Hey everyone! I'm new to the forum, and it was so wonderful to discover this site and find so many people in the same, confused boat as I am.
Anyway, I'll just cut to the chase. I've been doing a lot of research on 2nd degree BSN/direct entry MSN programs, trying to find schools that offer this combined program in which individuals who already have bachelors degrees (though not in nursing) can earn a BSN (accelerated) and soon after, can directly enter the school's MSN program. (ie. Columbia, JHU, University of Pennsylvania)
But amidst my research, I found that there are also schools that have similar accelerated, direct entry MSN programs that do not offer a BSN degree. The first 1 or 2 years are meant to prepare you for licensure, and after that, you enter a master's specialty of your choice at that same school. (ie. University of Washington, Yale, UCSF)
Could anyone help shed light on whether there is a true difference in these two paths? Is it all that necessary to hold a BSN if you're going to earn a MSN anyway? Will not holding a BSN result in any drawbacks, such as lower pay, difficulty in getting employed, etc.?
Thanks so much, and I appreciate any responses! Take care all!
May 22, '08
I think there are several fronts to this question.
1. If you are going for Direct Entry Master-generalist i.e CNL, CNS. then the job market may not look much different than a BSN immediately after you graduate. Plus you've just paid grad school tuition. The flip side is that if you're eligible, you can receive grants that you would not for a second Bachelors.

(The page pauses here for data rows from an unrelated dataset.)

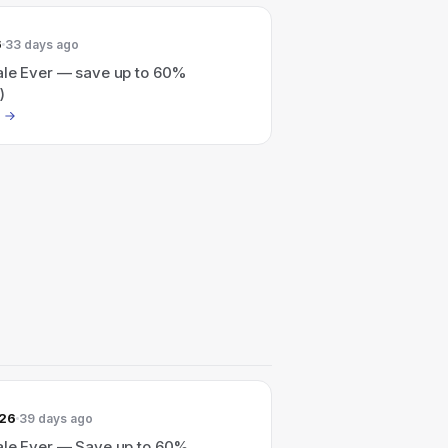
6
33 days ago
ale Ever — save up to 60%
)
026
39 days ago
ale Ever — Save up to 60%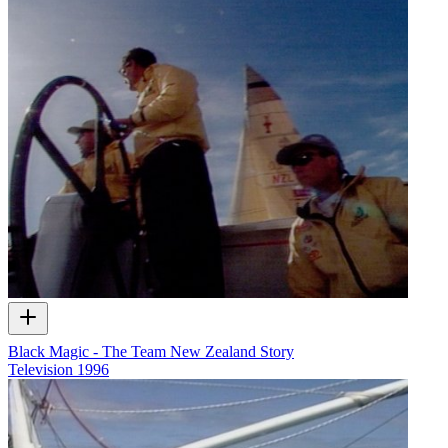
Black Magic - The Team New Zealand Story
Television
1996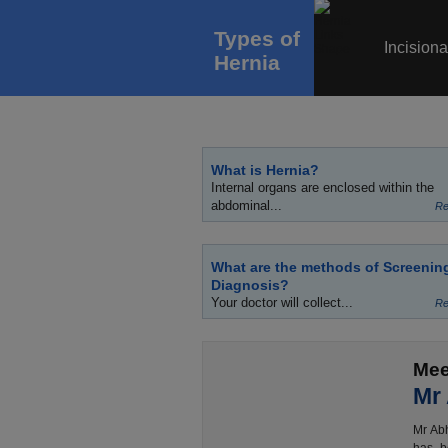
Types of
Incisiona
Hernia
What is Hernia?
Internal organs are enclosed within the
abdominal...
Re
What are the methods of Screenin
Diagnosis?
Your doctor will collect...
Re
Mee
Mr
Mr Abh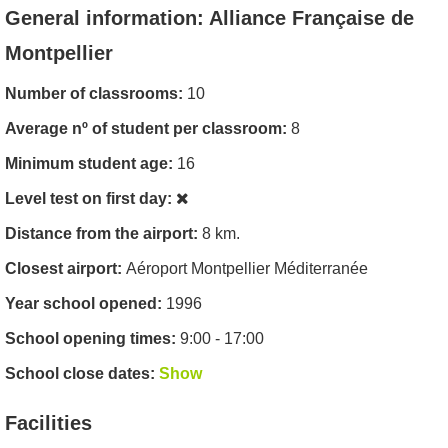
General information: Alliance Française de
Montpellier
Number of classrooms:
10
Average nº of student per classroom:
8
Minimum student age:
16
Level test on first day:
Distance from the airport:
8 km.
Closest airport:
Aéroport Montpellier Méditerranée
Year school opened:
1996
School opening times:
9:00 - 17:00
School close dates:
Show
Facilities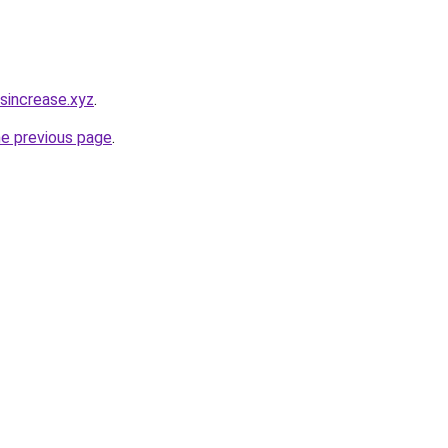
sincrease.xyz
.
he previous page
.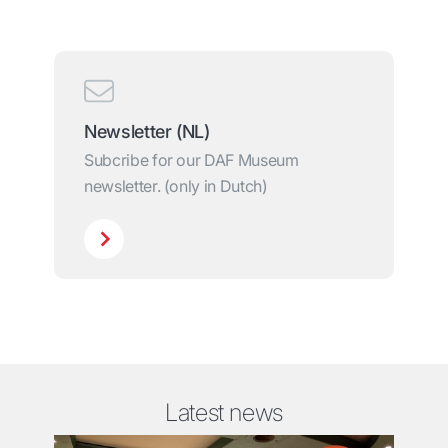
Newsletter (NL)
Subcribe for our DAF Museum
newsletter. (only in Dutch)
Latest news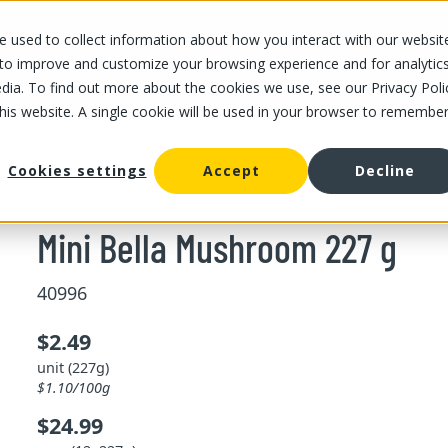
 used to collect information about how you interact with our websit
OUR STORES
OUR OFFER
ABOUT US
CAREERS
 to improve and customize your browsing experience and for analytic
dia. To find out more about the cookies we use, see our Privacy Poli
this website. A single cookie will be used in your browser to remembe
/
Mini Bella Mushroom 227 g
ushroom
Cookies settings
Accept
Decline
Mini Bella Mushroom 227 g
40996
$2.49
unit (227g)
$1.10/100g
$24.99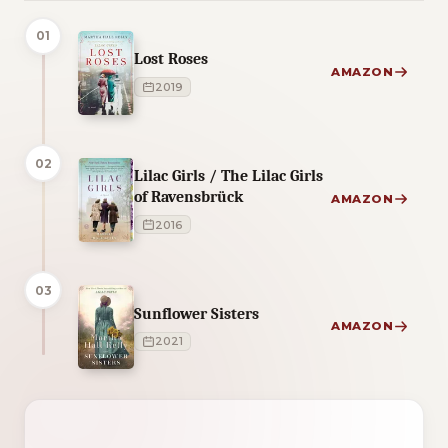
01
Lost Roses
AMAZON
2019
02
Lilac Girls / The Lilac Girls
of Ravensbrück
AMAZON
2016
03
Sunflower Sisters
AMAZON
2021
2 of 2 reading orders shown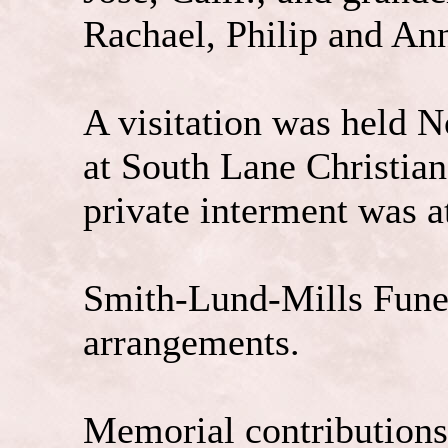
Rachael, Philip and An
A visitation was held N
at South Lane Christian
private interment was 
Smith-Lund-Mills Funer
arrangements.
Memorial contributions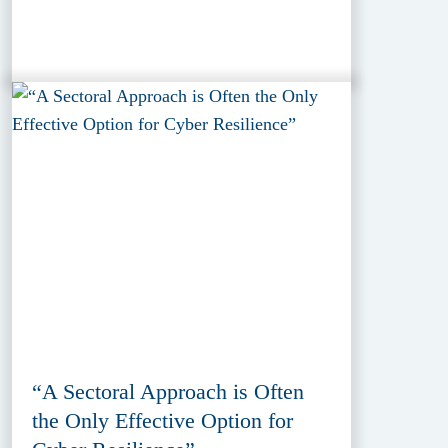
“A Sectoral Approach is Often
the Only Effective Option for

2. If you're Direct Entry into a specialty, that is different. My MW went Yale Direct Entry into Midwifery. She regretted that she never had any nursing experience to bring to the table and felt it was more difficult to hit the ground running when she graduated. She felt less prepared for emergencies than her counterparts. Interestingly, her business partner - who did have L&D exp. before her CNM- felt that the Yale grad had an advantage in that because she was more likely to expect birth to progress normally and without complication than peers who had been in L&D.

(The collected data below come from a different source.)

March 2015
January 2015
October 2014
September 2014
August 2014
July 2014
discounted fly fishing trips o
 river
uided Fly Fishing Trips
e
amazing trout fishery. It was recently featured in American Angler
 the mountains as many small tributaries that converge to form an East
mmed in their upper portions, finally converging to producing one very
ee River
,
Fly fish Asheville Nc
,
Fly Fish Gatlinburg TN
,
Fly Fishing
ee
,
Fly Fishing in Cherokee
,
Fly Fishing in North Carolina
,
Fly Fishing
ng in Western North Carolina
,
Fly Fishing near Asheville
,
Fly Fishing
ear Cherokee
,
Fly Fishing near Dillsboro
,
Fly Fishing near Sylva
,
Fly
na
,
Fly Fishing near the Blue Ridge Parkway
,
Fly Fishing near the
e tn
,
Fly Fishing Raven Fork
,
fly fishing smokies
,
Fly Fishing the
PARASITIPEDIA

3. The only place I have found the Direct Entry getting tricky is if you would ever want to work overseas. I did lots of research when I chose to begin this path, and since the opportunity to work Internationally is quite important to us; it was key that I got the BSN first. Interestingly enough, many countries look at actual program hours when deciding reciprocity and many of the DE- no BSN- Master's programs are actually not fulfilling their requirements. I also looked into the Indian Health Services loan repayment program, and if I remember correctly they too had a similar requirment. (I would double check that if you are interested, but it is my recollection.)
Either way, the DE programs are becoming much more common and recognized nationally. I wouldn't worry too much if you are planning to work in the States in the private sector.